WHAT IS REQUIRED: What's required is a verbatim printout of all the data.

RECORDS FOR PROCESSING:

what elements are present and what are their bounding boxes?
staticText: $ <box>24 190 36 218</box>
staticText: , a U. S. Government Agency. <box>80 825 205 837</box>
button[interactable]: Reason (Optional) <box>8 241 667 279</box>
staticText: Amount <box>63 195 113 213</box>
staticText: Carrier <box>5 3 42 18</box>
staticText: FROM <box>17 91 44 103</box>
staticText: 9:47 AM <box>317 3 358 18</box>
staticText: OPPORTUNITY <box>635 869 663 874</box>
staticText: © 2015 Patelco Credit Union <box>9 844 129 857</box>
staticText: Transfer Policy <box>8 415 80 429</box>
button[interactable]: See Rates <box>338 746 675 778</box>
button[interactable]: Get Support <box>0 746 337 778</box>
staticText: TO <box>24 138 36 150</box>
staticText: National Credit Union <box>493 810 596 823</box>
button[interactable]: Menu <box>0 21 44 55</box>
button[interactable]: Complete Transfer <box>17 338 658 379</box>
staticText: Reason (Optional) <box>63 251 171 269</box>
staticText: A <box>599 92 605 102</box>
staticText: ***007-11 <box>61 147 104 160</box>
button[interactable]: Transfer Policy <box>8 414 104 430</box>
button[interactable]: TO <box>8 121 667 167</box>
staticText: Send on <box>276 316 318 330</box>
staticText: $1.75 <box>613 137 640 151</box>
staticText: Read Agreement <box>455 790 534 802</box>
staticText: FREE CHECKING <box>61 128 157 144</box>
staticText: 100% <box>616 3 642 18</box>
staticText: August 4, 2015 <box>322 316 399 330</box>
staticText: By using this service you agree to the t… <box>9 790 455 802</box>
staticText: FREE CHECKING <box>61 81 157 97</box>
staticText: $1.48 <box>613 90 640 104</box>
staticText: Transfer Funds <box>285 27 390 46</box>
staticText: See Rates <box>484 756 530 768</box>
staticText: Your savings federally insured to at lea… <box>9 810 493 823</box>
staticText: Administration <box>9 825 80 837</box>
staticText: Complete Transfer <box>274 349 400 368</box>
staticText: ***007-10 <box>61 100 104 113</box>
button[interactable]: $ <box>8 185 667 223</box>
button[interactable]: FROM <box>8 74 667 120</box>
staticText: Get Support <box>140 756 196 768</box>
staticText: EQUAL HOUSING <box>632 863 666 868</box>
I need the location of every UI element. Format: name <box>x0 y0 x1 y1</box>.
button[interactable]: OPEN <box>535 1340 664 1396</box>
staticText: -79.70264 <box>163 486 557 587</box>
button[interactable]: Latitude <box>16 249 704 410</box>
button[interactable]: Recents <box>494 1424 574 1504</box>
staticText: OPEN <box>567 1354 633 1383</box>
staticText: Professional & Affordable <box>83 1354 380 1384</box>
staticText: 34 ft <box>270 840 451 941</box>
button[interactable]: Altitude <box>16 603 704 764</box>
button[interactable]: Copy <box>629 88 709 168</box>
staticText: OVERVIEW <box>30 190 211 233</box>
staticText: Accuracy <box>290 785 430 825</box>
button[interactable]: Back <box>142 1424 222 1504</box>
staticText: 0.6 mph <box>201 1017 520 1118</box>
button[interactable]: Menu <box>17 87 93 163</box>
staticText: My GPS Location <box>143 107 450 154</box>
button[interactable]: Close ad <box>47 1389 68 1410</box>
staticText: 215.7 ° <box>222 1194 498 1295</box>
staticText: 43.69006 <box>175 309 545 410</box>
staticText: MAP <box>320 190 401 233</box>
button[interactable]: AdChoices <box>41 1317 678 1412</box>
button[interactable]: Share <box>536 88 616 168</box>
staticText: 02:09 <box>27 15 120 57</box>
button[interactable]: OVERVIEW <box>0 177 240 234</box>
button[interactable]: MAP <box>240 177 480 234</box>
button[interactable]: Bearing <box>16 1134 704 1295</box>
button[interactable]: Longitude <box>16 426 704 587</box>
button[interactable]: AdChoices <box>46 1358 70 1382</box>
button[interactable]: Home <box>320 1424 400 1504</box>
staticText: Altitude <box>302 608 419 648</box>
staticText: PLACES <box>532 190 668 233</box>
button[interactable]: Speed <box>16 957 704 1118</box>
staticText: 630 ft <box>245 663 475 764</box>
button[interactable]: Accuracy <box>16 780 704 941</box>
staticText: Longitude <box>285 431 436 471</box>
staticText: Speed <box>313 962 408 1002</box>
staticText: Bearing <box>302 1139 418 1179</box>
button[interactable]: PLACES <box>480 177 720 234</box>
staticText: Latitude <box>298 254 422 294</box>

EXPECTED ANSWER:
what elements are present and what are their bounding boxes?
staticText: $ <box>24 190 36 218</box>
staticText: , a U. S. Government Agency. <box>80 825 205 837</box>
button[interactable]: Reason (Optional) <box>8 241 667 279</box>
staticText: Amount <box>63 195 113 213</box>
staticText: Carrier <box>5 3 42 18</box>
staticText: FROM <box>17 91 44 103</box>
staticText: 9:47 AM <box>317 3 358 18</box>
staticText: OPPORTUNITY <box>635 869 663 874</box>
staticText: © 2015 Patelco Credit Union <box>9 844 129 857</box>
staticText: Transfer Policy <box>8 415 80 429</box>
button[interactable]: See Rates <box>338 746 675 778</box>
button[interactable]: Get Support <box>0 746 337 778</box>
staticText: TO <box>24 138 36 150</box>
staticText: National Credit Union <box>493 810 596 823</box>
button[interactable]: Menu <box>0 21 44 55</box>
button[interactable]: Complete Transfer <box>17 338 658 379</box>
staticText: Reason (Optional) <box>63 251 171 269</box>
staticText: A <box>599 92 605 102</box>
staticText: ***007-11 <box>61 147 104 160</box>
button[interactable]: Transfer Policy <box>8 414 104 430</box>
button[interactable]: TO <box>8 121 667 167</box>
staticText: Send on <box>276 316 318 330</box>
staticText: $1.75 <box>613 137 640 151</box>
staticText: Read Agreement <box>455 790 534 802</box>
staticText: FREE CHECKING <box>61 128 157 144</box>
staticText: 100% <box>616 3 642 18</box>
staticText: August 4, 2015 <box>322 316 399 330</box>
staticText: By using this service you agree to the t… <box>9 790 455 802</box>
staticText: FREE CHECKING <box>61 81 157 97</box>
staticText: $1.48 <box>613 90 640 104</box>
staticText: Transfer Funds <box>285 27 390 46</box>
staticText: See Rates <box>484 756 530 768</box>
staticText: Your savings federally insured to at lea… <box>9 810 493 823</box>
staticText: Administration <box>9 825 80 837</box>
staticText: Complete Transfer <box>274 349 400 368</box>
staticText: ***007-10 <box>61 100 104 113</box>
button[interactable]: $ <box>8 185 667 223</box>
button[interactable]: FROM <box>8 74 667 120</box>
staticText: Get Support <box>140 756 196 768</box>
staticText: EQUAL HOUSING <box>632 863 666 868</box>
I need the location of every UI element. Format: name <box>x0 y0 x1 y1</box>.
button[interactable]: OPEN <box>535 1340 664 1396</box>
staticText: -79.70264 <box>163 486 557 587</box>
button[interactable]: Latitude <box>16 249 704 410</box>
button[interactable]: Recents <box>494 1424 574 1504</box>
staticText: OPEN <box>567 1354 633 1383</box>
staticText: Professional & Affordable <box>83 1354 380 1384</box>
staticText: 34 ft <box>270 840 451 941</box>
button[interactable]: Altitude <box>16 603 704 764</box>
button[interactable]: Copy <box>629 88 709 168</box>
staticText: OVERVIEW <box>30 190 211 233</box>
staticText: Accuracy <box>290 785 430 825</box>
button[interactable]: Back <box>142 1424 222 1504</box>
staticText: 0.6 mph <box>201 1017 520 1118</box>
button[interactable]: Menu <box>17 87 93 163</box>
staticText: My GPS Location <box>143 107 450 154</box>
button[interactable]: Close ad <box>47 1389 68 1410</box>
staticText: 215.7 ° <box>222 1194 498 1295</box>
staticText: 43.69006 <box>175 309 545 410</box>
staticText: MAP <box>320 190 401 233</box>
button[interactable]: AdChoices <box>41 1317 678 1412</box>
button[interactable]: Share <box>536 88 616 168</box>
staticText: 02:09 <box>27 15 120 57</box>
button[interactable]: OVERVIEW <box>0 177 240 234</box>
button[interactable]: MAP <box>240 177 480 234</box>
button[interactable]: Bearing <box>16 1134 704 1295</box>
button[interactable]: Longitude <box>16 426 704 587</box>
button[interactable]: AdChoices <box>46 1358 70 1382</box>
button[interactable]: Home <box>320 1424 400 1504</box>
staticText: Altitude <box>302 608 419 648</box>
staticText: PLACES <box>532 190 668 233</box>
button[interactable]: Speed <box>16 957 704 1118</box>
staticText: 630 ft <box>245 663 475 764</box>
button[interactable]: Accuracy <box>16 780 704 941</box>
staticText: Longitude <box>285 431 436 471</box>
staticText: Speed <box>313 962 408 1002</box>
staticText: Bearing <box>302 1139 418 1179</box>
button[interactable]: PLACES <box>480 177 720 234</box>
staticText: Latitude <box>298 254 422 294</box>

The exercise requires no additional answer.